Assignment
In the data below, how many lines include the word "Dashas"? Give only the number.

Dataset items

****

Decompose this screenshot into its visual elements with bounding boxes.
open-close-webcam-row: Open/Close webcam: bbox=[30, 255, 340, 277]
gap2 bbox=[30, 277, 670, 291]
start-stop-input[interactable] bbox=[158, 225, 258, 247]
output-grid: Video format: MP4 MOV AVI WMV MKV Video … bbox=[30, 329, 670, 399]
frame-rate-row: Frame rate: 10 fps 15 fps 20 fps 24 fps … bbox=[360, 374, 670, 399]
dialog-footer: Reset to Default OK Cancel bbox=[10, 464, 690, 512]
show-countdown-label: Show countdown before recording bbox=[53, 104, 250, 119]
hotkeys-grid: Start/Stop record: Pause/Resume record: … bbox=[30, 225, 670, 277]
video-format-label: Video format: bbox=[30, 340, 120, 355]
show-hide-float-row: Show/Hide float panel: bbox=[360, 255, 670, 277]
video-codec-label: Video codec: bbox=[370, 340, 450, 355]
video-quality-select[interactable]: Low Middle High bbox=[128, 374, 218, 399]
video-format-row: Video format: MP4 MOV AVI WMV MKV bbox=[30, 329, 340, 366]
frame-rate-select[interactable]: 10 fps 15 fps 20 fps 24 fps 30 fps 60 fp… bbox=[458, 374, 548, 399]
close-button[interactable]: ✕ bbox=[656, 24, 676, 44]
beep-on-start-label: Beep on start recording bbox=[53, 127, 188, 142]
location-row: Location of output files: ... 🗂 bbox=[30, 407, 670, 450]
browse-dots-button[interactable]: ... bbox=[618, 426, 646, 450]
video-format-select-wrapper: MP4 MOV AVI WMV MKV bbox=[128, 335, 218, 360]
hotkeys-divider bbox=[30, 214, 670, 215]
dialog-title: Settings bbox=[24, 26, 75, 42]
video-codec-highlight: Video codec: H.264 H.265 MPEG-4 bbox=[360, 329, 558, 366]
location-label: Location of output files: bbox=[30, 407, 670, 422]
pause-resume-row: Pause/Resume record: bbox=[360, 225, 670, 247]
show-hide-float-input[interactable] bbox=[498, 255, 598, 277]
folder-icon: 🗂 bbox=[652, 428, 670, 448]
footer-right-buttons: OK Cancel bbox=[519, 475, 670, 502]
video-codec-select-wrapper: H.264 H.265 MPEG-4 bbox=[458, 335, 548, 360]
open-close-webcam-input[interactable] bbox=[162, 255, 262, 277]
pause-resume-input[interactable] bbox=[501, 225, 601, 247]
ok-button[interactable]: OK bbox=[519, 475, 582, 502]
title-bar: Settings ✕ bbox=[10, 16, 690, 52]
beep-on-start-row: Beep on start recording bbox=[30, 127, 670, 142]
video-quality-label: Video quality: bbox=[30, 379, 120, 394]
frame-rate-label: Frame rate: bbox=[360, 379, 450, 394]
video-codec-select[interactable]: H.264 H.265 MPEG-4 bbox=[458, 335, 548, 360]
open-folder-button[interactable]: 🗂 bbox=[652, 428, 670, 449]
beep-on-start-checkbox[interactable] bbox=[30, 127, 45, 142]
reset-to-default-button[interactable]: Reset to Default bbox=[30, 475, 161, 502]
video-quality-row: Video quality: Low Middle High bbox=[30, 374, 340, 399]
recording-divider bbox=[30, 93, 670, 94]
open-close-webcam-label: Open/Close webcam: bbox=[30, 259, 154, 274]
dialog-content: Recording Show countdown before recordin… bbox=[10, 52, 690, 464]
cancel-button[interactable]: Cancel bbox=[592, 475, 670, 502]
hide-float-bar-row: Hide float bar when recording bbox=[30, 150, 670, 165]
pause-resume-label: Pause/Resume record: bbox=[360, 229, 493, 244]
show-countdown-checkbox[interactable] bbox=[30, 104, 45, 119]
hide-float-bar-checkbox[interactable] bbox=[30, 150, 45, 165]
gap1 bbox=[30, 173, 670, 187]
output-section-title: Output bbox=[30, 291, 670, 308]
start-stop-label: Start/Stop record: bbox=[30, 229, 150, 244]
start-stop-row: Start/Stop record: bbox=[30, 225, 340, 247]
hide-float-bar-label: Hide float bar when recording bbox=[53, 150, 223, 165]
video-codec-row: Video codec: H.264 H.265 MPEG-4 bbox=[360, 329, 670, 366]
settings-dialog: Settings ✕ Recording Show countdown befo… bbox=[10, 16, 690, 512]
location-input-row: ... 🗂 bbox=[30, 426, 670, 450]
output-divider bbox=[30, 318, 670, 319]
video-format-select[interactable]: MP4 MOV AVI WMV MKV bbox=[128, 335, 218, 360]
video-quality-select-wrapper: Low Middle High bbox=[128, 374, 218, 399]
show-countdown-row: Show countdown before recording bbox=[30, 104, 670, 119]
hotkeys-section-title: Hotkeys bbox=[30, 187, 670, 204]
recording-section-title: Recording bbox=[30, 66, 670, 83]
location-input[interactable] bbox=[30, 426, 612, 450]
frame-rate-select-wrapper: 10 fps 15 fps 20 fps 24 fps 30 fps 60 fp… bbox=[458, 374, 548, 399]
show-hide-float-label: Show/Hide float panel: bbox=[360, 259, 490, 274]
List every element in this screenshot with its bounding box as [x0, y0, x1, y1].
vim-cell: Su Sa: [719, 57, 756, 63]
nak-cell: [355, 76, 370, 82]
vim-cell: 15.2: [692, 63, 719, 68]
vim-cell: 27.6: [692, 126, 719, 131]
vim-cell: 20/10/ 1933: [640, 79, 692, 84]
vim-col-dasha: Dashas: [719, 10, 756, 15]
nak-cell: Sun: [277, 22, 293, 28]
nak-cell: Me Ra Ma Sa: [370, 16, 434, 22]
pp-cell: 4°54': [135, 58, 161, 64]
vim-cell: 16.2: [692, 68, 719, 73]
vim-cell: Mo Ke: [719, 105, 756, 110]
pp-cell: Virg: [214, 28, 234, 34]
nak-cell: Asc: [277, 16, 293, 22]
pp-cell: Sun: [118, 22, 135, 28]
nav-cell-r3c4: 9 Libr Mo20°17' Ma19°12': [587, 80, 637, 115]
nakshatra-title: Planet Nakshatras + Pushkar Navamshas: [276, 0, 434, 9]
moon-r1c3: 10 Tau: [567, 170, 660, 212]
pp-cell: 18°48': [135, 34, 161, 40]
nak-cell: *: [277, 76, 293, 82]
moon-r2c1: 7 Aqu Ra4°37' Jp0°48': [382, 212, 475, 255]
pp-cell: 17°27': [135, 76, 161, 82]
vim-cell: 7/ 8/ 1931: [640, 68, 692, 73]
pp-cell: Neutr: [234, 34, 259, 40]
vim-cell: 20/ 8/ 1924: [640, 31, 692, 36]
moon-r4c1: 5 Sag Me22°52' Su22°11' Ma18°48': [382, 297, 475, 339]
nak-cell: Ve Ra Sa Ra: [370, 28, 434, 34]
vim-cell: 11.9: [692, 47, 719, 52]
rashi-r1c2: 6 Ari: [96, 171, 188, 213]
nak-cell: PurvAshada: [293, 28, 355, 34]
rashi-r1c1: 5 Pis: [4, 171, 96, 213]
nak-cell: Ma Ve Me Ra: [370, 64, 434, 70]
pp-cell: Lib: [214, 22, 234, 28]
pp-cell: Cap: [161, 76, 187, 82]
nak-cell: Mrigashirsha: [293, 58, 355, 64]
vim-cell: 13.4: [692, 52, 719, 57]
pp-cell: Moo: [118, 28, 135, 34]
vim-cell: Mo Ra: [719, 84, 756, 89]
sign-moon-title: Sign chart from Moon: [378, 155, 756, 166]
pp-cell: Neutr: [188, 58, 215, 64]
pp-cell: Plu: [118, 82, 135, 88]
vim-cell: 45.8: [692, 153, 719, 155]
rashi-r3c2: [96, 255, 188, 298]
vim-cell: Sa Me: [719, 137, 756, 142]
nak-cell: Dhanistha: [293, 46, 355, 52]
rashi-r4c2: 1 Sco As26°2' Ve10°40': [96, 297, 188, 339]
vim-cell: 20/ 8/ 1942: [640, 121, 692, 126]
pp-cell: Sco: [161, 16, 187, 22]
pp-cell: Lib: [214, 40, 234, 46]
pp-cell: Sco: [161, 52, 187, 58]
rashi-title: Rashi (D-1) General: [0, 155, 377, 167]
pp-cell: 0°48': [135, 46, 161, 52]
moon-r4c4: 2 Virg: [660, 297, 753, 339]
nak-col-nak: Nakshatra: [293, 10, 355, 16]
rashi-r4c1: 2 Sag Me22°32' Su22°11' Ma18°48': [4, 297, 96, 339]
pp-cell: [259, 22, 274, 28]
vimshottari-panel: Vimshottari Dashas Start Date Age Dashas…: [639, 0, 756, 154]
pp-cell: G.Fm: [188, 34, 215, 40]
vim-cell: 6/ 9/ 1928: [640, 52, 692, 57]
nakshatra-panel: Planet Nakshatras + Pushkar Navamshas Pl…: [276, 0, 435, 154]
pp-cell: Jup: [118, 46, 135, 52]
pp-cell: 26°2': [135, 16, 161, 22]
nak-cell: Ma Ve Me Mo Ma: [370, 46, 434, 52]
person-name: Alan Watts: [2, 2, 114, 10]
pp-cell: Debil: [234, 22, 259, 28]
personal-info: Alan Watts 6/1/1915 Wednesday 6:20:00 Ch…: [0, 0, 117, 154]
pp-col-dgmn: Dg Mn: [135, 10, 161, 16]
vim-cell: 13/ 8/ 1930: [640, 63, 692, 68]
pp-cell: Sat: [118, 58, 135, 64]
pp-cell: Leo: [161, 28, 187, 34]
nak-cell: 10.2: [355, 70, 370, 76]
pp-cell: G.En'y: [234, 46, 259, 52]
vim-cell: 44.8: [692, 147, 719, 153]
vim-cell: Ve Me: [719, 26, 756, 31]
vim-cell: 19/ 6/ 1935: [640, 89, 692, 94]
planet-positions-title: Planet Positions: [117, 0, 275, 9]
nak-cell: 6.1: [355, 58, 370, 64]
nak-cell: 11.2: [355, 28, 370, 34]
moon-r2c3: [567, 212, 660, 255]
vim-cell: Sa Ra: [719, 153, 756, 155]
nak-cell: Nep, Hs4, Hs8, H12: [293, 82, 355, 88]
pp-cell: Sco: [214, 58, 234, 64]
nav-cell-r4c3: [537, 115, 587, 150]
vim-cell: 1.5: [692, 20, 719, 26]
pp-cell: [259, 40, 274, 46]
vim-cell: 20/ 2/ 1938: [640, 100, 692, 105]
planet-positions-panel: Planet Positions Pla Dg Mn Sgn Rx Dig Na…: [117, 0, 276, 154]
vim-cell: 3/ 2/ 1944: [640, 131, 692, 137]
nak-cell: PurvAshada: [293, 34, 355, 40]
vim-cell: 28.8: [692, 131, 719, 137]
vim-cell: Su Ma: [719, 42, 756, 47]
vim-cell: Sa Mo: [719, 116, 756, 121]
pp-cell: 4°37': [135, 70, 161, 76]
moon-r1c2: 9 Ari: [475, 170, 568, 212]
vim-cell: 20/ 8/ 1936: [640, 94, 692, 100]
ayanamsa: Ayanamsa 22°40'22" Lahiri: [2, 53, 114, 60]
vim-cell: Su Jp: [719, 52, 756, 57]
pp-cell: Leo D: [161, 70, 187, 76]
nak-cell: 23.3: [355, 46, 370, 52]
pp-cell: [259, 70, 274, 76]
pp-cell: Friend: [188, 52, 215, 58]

****

Task response
2